> Exercise objective
Word for word, set down the records and skip each picture.

** Opening Records provided block **

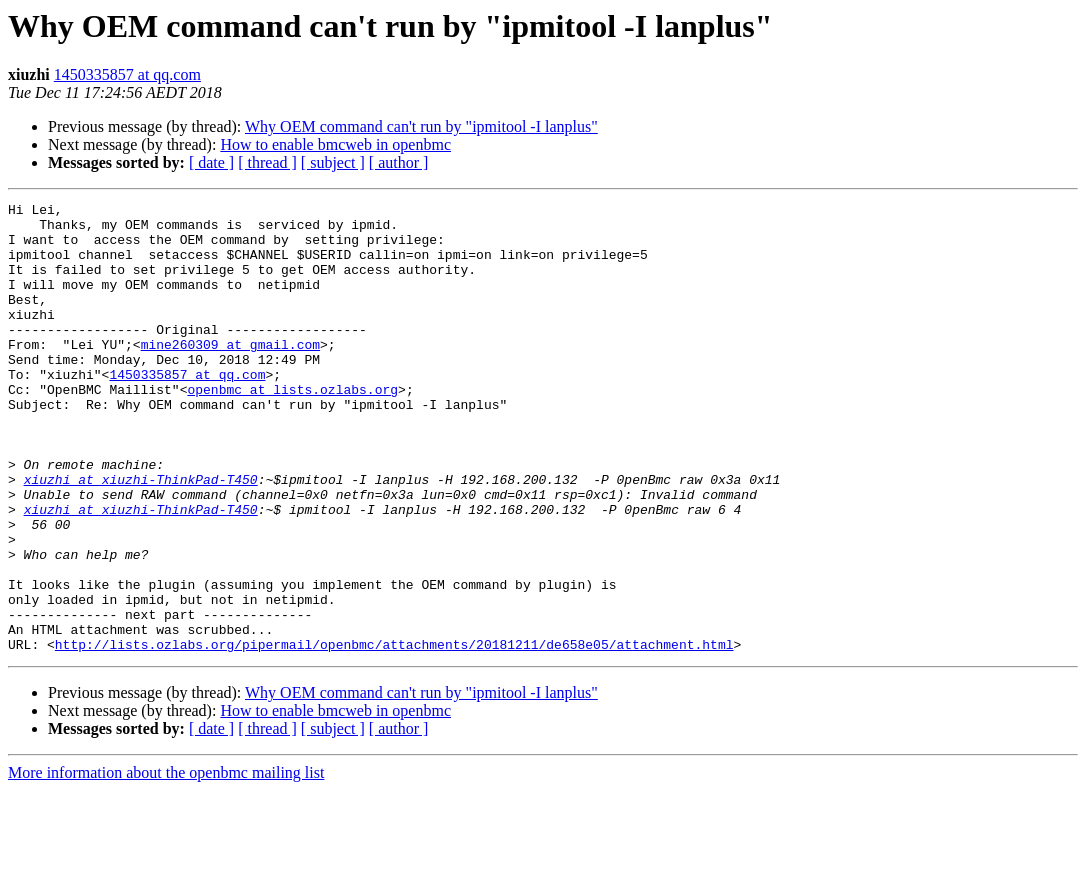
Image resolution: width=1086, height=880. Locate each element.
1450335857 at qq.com (127, 74)
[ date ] (211, 162)
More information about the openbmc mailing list (166, 862)
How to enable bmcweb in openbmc (335, 144)
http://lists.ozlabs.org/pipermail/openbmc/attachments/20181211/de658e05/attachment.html (394, 734)
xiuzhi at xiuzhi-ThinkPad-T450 (141, 536)
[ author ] (399, 162)
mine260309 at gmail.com (230, 374)
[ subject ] (333, 162)
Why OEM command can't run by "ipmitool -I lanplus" (421, 126)
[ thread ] (267, 162)
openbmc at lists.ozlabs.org (292, 428)
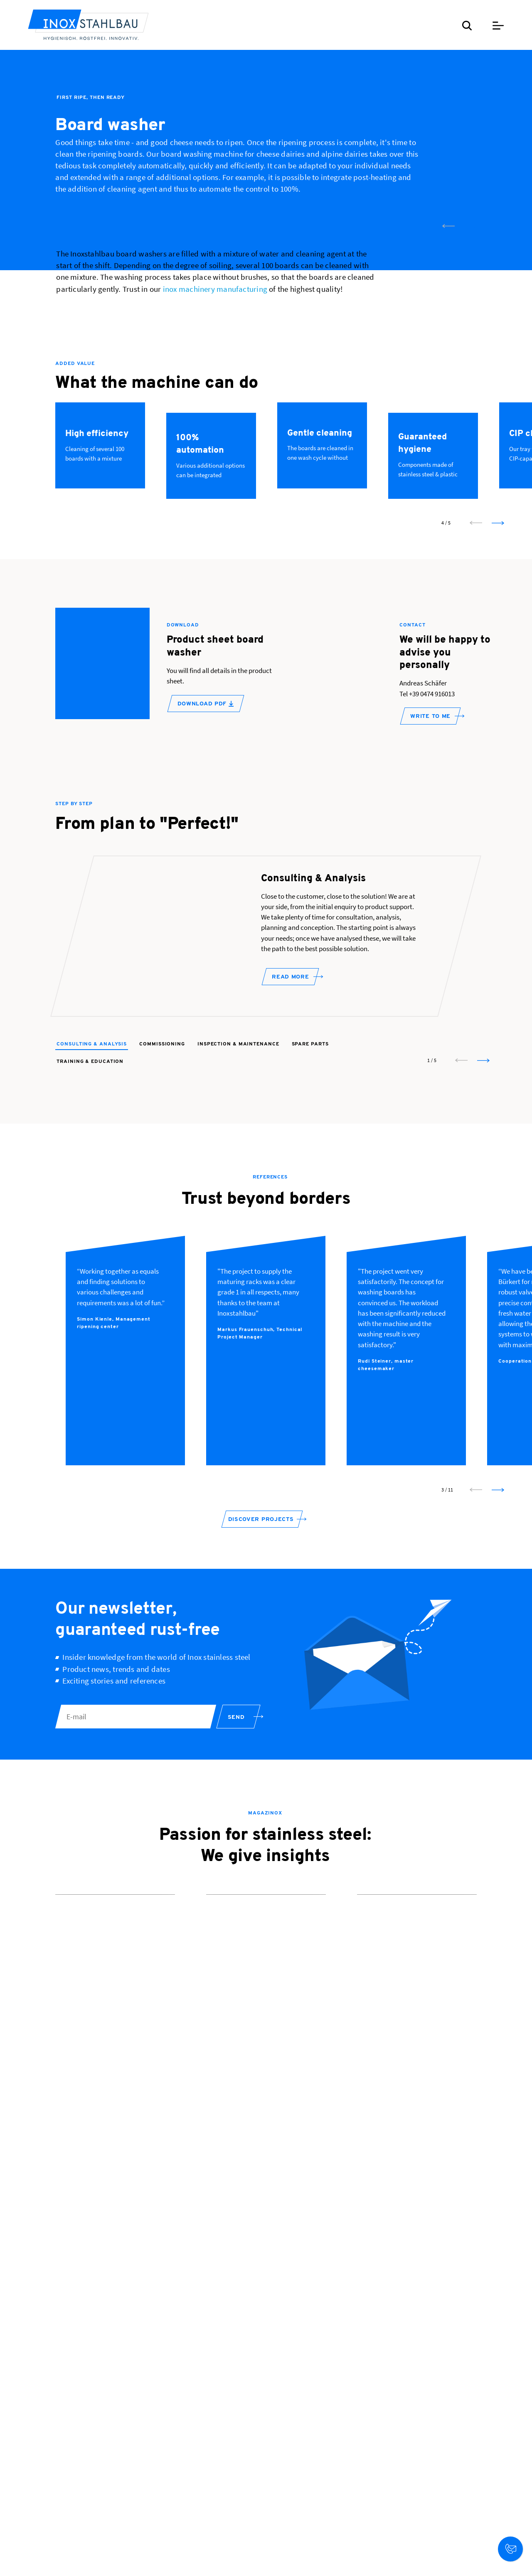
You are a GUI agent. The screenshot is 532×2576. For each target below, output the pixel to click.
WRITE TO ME (430, 953)
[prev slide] (448, 462)
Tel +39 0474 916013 (427, 930)
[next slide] (470, 462)
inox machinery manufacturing (215, 525)
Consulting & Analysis (92, 1294)
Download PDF (205, 940)
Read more (290, 1233)
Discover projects (261, 1791)
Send (236, 1989)
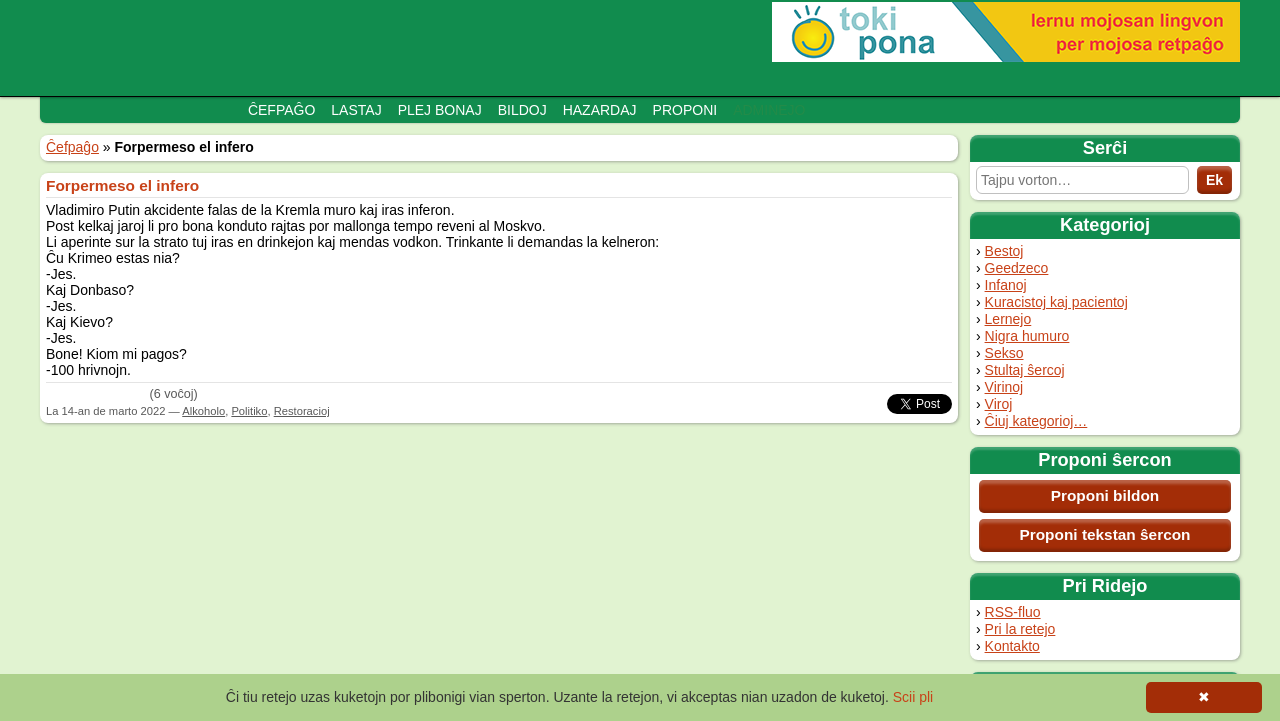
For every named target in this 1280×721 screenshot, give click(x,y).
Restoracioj (302, 411)
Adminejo (769, 110)
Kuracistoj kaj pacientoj (1056, 302)
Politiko (249, 411)
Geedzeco (1017, 268)
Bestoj (1004, 251)
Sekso (1004, 353)
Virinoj (1004, 387)
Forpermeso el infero (122, 185)
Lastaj (356, 110)
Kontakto (1012, 646)
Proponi (685, 110)
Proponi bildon (1105, 495)
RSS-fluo (1013, 612)
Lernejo (1008, 319)
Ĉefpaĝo (281, 110)
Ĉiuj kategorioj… (1036, 421)
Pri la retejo (1020, 629)
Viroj (999, 404)
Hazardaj (600, 110)
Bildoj (522, 110)
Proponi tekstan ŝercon (1104, 534)
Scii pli (913, 697)
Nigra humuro (1027, 336)
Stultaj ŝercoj (1025, 370)
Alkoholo (203, 411)
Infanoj (1006, 285)
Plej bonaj (440, 110)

** Closing Records provided block **

> Solution to the problem
Image resolution: width=1086, height=880. Locate each element.
1450335857 at qq.com (127, 74)
[ date ] (211, 162)
More information about the openbmc mailing list (166, 862)
How to enable bmcweb in openbmc (335, 144)
http://lists.ozlabs.org/pipermail/openbmc/attachments/20181211/de658e05/attachment.html (394, 734)
xiuzhi at xiuzhi-ThinkPad-T450 (141, 536)
[ author ] (399, 162)
mine260309 at gmail.com (230, 374)
[ subject ] (333, 162)
Why OEM command can't run by "ipmitool -I lanplus" (421, 126)
[ thread ] (267, 162)
openbmc at lists.ozlabs.org (292, 428)
You are a GUI agent. The screenshot is 532×2576. For each target below, output the pixel to click.
WRITE TO ME (430, 953)
[prev slide] (448, 462)
Tel +39 0474 916013 (427, 930)
[next slide] (470, 462)
inox machinery manufacturing (215, 525)
Consulting & Analysis (92, 1294)
Download PDF (205, 940)
Read more (290, 1233)
Discover projects (261, 1791)
Send (236, 1989)
For every named target in this 1280×721 screenshot, give click(x,y).
Restoracioj (302, 411)
Adminejo (769, 110)
Kuracistoj kaj pacientoj (1056, 302)
Politiko (249, 411)
Geedzeco (1017, 268)
Bestoj (1004, 251)
Sekso (1004, 353)
Virinoj (1004, 387)
Forpermeso el infero (122, 185)
Lastaj (356, 110)
Kontakto (1012, 646)
Proponi (685, 110)
Proponi bildon (1105, 495)
RSS-fluo (1013, 612)
Lernejo (1008, 319)
Ĉefpaĝo (281, 110)
Ĉiuj kategorioj… (1036, 421)
Pri la retejo (1020, 629)
Viroj (999, 404)
Hazardaj (600, 110)
Bildoj (522, 110)
Proponi tekstan ŝercon (1104, 534)
Scii pli (913, 697)
Nigra humuro (1027, 336)
Stultaj ŝercoj (1025, 370)
Alkoholo (203, 411)
Infanoj (1006, 285)
Plej bonaj (440, 110)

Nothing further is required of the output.